The remains were dated by identification of projectile points found at the site. “Clovis” projectile points found at Anzick are of the same make as a distinctive point first dated in Clovis, New Mexico. There a point was found embedded in the remains of a wooly mammoth that became extinct 11,000 years ago. Radiocarbon dating also confirms the age of the artifacts.
Lahren calls his collection of essays a humanistic contribution, because he wrote the essays for the lay reader. The credo of Lahren’s consulting firm, Anthro Research, is “to sell science and contribute to humanity.” Lahren’s firm was contracted by federal and state agencies to oversee several major digs in Montana and nearby states. The firm currently conducts environmental impact surveys of locations slated to be altered by construction. Lahren also attempts to contribute to humanity outside the activities of Anthro Research, conducting educational outreaches and seminars as well as museum work to preserve and display artifacts of Park County’s past. He recently gave a slide-show presentation at Carnegie Library in Big Timber, where master flint-knapper Ray Alt demonstrated aspects of prehistoric hunting practices and the stone tool-making process.
One notable endeavor was a summer program to educate Indian youth of the Fort Peck tribes (Assiniboine/Sioux) about their cultural identity. Lahren worked with Don Petterson and Ernie Bighorn to teach youths how to craft stone tools, construct stone hearths, and to conduct “archaeological reconnaissance” to locate places where their ancestors may have resided. Lahren says it helped teach the kids to get away from “a savage image that they were different.” Some went on to pursue degrees in anthropology.

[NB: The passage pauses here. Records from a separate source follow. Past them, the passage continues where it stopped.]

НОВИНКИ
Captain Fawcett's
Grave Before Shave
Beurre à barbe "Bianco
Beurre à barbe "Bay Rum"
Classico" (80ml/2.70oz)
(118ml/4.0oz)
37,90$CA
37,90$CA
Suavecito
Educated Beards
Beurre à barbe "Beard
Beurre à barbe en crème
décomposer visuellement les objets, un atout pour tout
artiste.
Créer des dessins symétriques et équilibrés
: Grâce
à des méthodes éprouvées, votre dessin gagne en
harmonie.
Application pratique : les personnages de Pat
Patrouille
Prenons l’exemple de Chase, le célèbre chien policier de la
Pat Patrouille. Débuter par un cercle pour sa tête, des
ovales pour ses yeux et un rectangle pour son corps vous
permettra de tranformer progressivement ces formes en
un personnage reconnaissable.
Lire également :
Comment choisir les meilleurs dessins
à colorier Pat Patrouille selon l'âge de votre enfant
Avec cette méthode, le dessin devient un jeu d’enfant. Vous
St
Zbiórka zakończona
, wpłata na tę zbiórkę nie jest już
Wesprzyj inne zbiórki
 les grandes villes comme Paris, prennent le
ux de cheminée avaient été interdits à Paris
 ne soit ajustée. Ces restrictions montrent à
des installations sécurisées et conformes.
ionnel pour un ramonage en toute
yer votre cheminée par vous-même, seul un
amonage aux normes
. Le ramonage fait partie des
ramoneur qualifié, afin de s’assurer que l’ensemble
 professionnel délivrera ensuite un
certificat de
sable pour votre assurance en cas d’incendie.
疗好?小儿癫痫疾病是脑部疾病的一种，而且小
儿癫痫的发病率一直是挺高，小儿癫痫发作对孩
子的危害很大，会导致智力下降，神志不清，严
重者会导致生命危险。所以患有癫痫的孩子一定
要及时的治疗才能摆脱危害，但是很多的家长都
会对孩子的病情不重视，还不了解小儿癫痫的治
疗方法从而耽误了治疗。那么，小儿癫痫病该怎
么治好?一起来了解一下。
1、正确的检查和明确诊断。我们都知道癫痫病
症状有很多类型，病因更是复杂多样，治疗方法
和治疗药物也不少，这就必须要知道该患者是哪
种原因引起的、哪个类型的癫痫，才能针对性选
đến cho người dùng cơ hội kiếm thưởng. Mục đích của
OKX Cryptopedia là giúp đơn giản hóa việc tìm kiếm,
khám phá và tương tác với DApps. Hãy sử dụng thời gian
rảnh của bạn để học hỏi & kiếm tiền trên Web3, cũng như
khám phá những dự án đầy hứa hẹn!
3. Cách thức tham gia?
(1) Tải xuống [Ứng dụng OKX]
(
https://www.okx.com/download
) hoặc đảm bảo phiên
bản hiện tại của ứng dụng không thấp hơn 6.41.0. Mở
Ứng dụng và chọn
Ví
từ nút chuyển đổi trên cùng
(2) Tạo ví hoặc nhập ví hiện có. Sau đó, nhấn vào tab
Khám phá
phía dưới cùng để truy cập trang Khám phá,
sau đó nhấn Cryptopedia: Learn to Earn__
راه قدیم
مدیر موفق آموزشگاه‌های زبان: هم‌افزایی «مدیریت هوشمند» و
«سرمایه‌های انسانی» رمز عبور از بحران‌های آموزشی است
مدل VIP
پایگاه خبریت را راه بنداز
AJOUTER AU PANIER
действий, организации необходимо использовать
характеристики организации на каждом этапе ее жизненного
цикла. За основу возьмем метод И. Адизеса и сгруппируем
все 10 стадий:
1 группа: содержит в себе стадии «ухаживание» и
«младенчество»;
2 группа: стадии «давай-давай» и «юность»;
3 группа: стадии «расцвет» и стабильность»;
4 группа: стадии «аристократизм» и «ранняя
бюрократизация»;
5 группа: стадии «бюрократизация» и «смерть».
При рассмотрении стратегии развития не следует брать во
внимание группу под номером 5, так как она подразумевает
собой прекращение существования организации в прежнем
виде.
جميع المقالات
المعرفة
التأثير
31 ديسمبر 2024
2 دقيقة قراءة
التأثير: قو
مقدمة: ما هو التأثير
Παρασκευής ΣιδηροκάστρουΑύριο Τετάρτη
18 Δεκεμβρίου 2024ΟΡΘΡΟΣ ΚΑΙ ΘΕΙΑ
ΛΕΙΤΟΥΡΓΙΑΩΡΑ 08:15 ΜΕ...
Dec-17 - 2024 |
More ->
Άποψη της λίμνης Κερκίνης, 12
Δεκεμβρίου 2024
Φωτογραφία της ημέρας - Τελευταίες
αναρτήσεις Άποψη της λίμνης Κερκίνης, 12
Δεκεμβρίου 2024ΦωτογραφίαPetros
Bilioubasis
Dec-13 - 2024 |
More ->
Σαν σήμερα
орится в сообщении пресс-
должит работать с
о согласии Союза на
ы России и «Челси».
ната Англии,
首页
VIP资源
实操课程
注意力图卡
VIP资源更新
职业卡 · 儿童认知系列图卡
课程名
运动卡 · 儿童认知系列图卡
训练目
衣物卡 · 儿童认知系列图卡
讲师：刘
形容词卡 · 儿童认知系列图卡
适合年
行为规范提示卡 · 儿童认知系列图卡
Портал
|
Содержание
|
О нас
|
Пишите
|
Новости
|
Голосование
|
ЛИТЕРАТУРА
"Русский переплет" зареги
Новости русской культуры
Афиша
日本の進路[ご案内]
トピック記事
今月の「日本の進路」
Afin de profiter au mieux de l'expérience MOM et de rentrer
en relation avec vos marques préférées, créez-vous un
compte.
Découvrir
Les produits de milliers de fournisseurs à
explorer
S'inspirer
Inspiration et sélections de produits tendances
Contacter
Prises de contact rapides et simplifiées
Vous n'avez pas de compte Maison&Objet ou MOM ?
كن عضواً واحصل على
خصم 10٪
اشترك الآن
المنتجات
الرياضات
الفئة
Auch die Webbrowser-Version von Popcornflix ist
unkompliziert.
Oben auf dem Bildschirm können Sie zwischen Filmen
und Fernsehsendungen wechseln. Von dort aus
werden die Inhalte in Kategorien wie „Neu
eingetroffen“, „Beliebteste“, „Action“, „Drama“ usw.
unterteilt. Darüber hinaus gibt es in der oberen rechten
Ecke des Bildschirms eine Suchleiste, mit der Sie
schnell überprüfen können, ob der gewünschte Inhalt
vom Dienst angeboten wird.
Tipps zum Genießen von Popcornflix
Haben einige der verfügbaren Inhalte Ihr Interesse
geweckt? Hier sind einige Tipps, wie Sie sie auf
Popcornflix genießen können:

Lahren defines a homeland as a place where one was born and one’s ancestors were buried. He says the average person with an interest in people could look at the archaeological record and see patterns and parallels relevant to their day to day world. He says archaeology and anthropology develop a historical framework so that you can look at the past and at the present and project what the future might be.